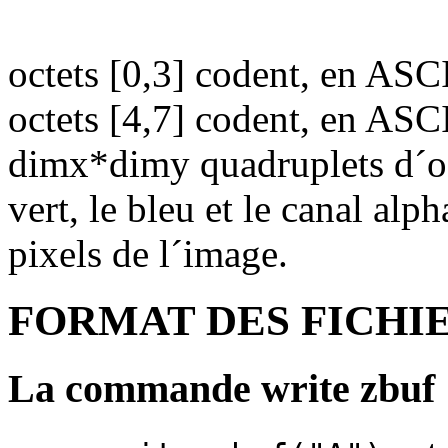
octets [0,3] codent, en ASCI
octets [4,7] codent, en ASC
dimx*dimy quadruplets d´oct
vert, le bleu et le canal a
pixels de l´image.
FORMAT DES FICHIE
La commande write zbuf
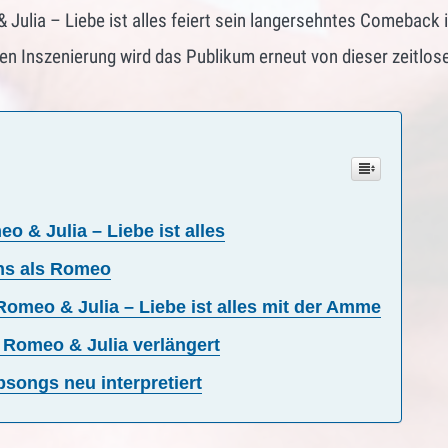
 Julia – Liebe ist alles feiert sein langersehntes Comeback 
en Inszenierung wird das Publikum erneut von dieser zeitlos
 & Julia – Liebe ist alles
ns als Romeo
Romeo & Julia – Liebe ist alles mit der Amme
n Romeo & Julia verlängert
songs neu interpretiert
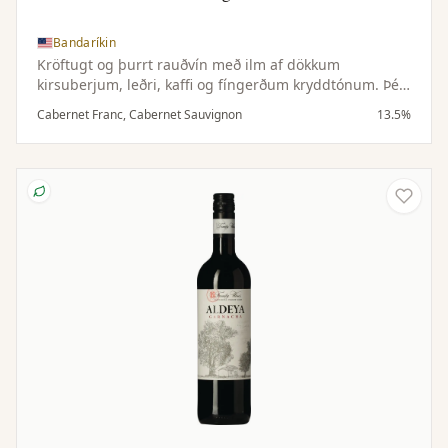
Bandaríkin
Kröftugt og þurrt rauðvín með ilm af dökkum
kirsuberjum, leðri, kaffi og fíngerðum kryddtónum. Þétt
og dökkt í munni með tóbakstónum, kryddaðri eik og
Cabernet Franc, Cabernet Sauvignon
13.5%
fáguðum tannínum.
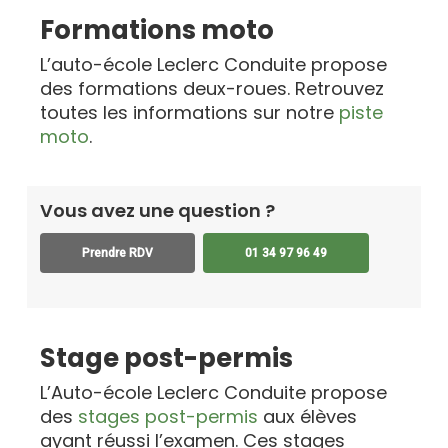
Formations moto
L’auto-école Leclerc Conduite propose
des formations deux-roues. Retrouvez
toutes les informations sur notre
piste
moto
.
Vous avez une question ?
Prendre RDV
01 34 97 96 49
Stage post-permis
L’Auto-école Leclerc Conduite propose
des
stages post-permis
aux élèves
ayant réussi l’examen. Ces stages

****

#### Assignment
Pictures stay out; repeat all the rest of the records exactly.

#### Response box
octets [0,3] codent, en ASCI
octets [4,7] codent, en ASC
dimx*dimy quadruplets d´oct
vert, le bleu et le canal a
pixels de l´image.
FORMAT DES FICHIE
La commande write zbuf
 Julia – Liebe ist alles feiert sein langersehntes Comeback 
en Inszenierung wird das Publikum erneut von dieser zeitlos
 & Julia – Liebe ist alles
ns als Romeo
Romeo & Julia – Liebe ist alles mit der Amme
n Romeo & Julia verlängert
songs neu interpretiert
Bandaríkin
Kröftugt og þurrt rauðvín með ilm af dökkum
kirsuberjum, leðri, kaffi og fíngerðum kryddtónum. Þétt
og dökkt í munni með tóbakstónum, kryddaðri eik og
Cabernet Franc, Cabernet Sauvignon
13.5%
fáguðum tannínum.
Formations moto
L’auto-école Leclerc Conduite propose
des formations deux-roues. Retrouvez
toutes les informations sur notre
piste
moto
.
Vous avez une question ?
Prendre RDV
01 34 97 96 49
Stage post-permis
L’Auto-école Leclerc Conduite propose
des
stages post-permis
aux élèves
ayant réussi l’examen. Ces stages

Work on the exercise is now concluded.